PMK
INSENTIF TAMBAHAN PAJAK PERTAMBAHAN NILAI ATAS PENYERAHAN
Pasal 1
Dalam Peraturan Menteri ini yang dimaksud dengan:
- Undang-Undang Pajak Pertambahan Nilai yang selanjutnya disebut Undang-Undang PPN adalah Undang- Undang Nomor 8 Tahun 1983 tentang Pajak Pertambahan Nilai Barang dan Jasa dan Pajak Penjualan atas Barang Mewah sebagaimana telah beberapa kali diubah terakhir dengan Undang-Undang Nomor 6 Tahun 2023 tentang Penetapan Peraturan Pemerintah Pengganti Undang- Undang Nomor 2 Tahun 2022 tentang Cipta Kerja Menjadi Undang-Undang.
- Pajak Pertambahan Nilai yang selanjutnya disingkat PPN adalah pajak pertambahan nilai sebagaimana diatur dalam Undang-Undang PPN.
- Pengusaha Kena Pajak adalah pengusaha yang melakukan penyerahan barang kena pajak dan/atau penyerahan jasa kena pajak yang dikenai pajak sebagaimana diatur dalam Undang-Undang PPN.
- Barang Kena Pajak adalah barang yang dikenai pajak sebagaimana diatur dalam Undang-Undang PPN.
- Faktur Pajak adalah bukti pungutan pajak yang dibuat oleh Pengusaha Kena Pajak yang melakukan penyerahan Barang Kena Pajak atau penyerahan jasa kena pajak.
- Surat Pemberitahuan Masa PPN adalah surat yang digunakan oleh wajib pajak untuk melaporkan penghitungan dan/atau pembayaran PPN, objek PPN dan/atau bukan objek PPN sesuai dengan ketentuan peraturan perundang-undangan perpajakan untuk suatu masa pajak.
- Harga Jual adalah nilai berupa uang, termasuk semua biaya yang diminta atau seharusnya diminta oleh penjual karena penyerahan Barang Kena Pajak, tidak termasuk PPN yang dipungut menurut Undang-Undang PPN dan potongan harga yang dicantumkan dalam Faktur Pajak.

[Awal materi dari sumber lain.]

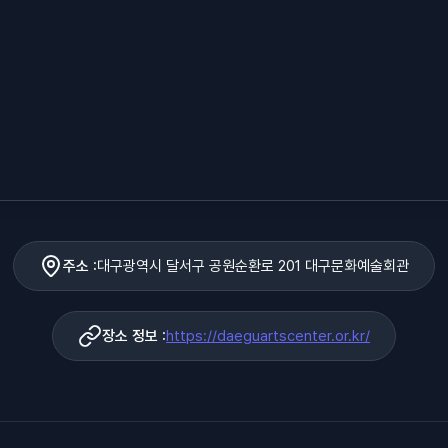
주소 :
대구광역시 달서구 공원순환로 201 대구문화예술회관
장소 정보 :
https://daeguartscenter.or.kr/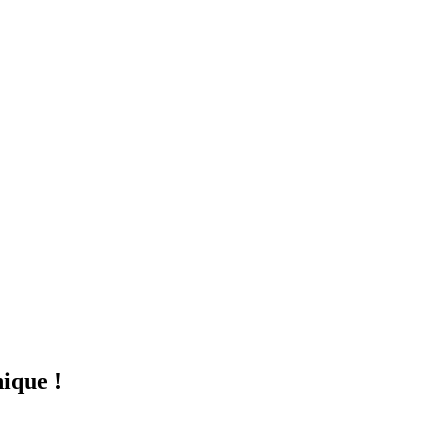
ique !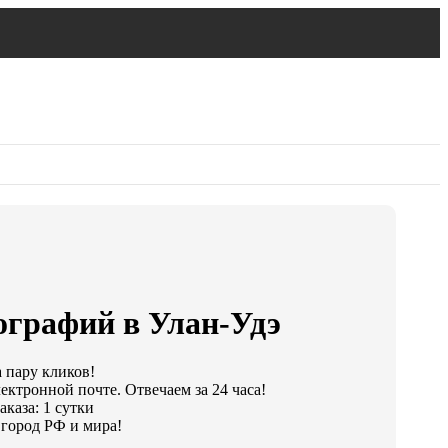
ографий в Улан-Удэ
а пару кликов!
ектронной почте. Отвечаем за 24 часа!
каза: 1 сутки
город РФ и мира!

- Masa Pajak adalah jangka waktu yang menjadi dasar bagi wajib pajak untuk menghitung, menyetor, dan melaporkan pajak yang terutang dalam suatu jangka waktu tertentu sebagaimana diatur dalam Undang-Undang mengenai ketentuan umum dan tata cara perpajakan beserta perubahannya.
- Menteri adalah menteri yang menyelenggarakan urusan pemerintahan di bidang keuangan.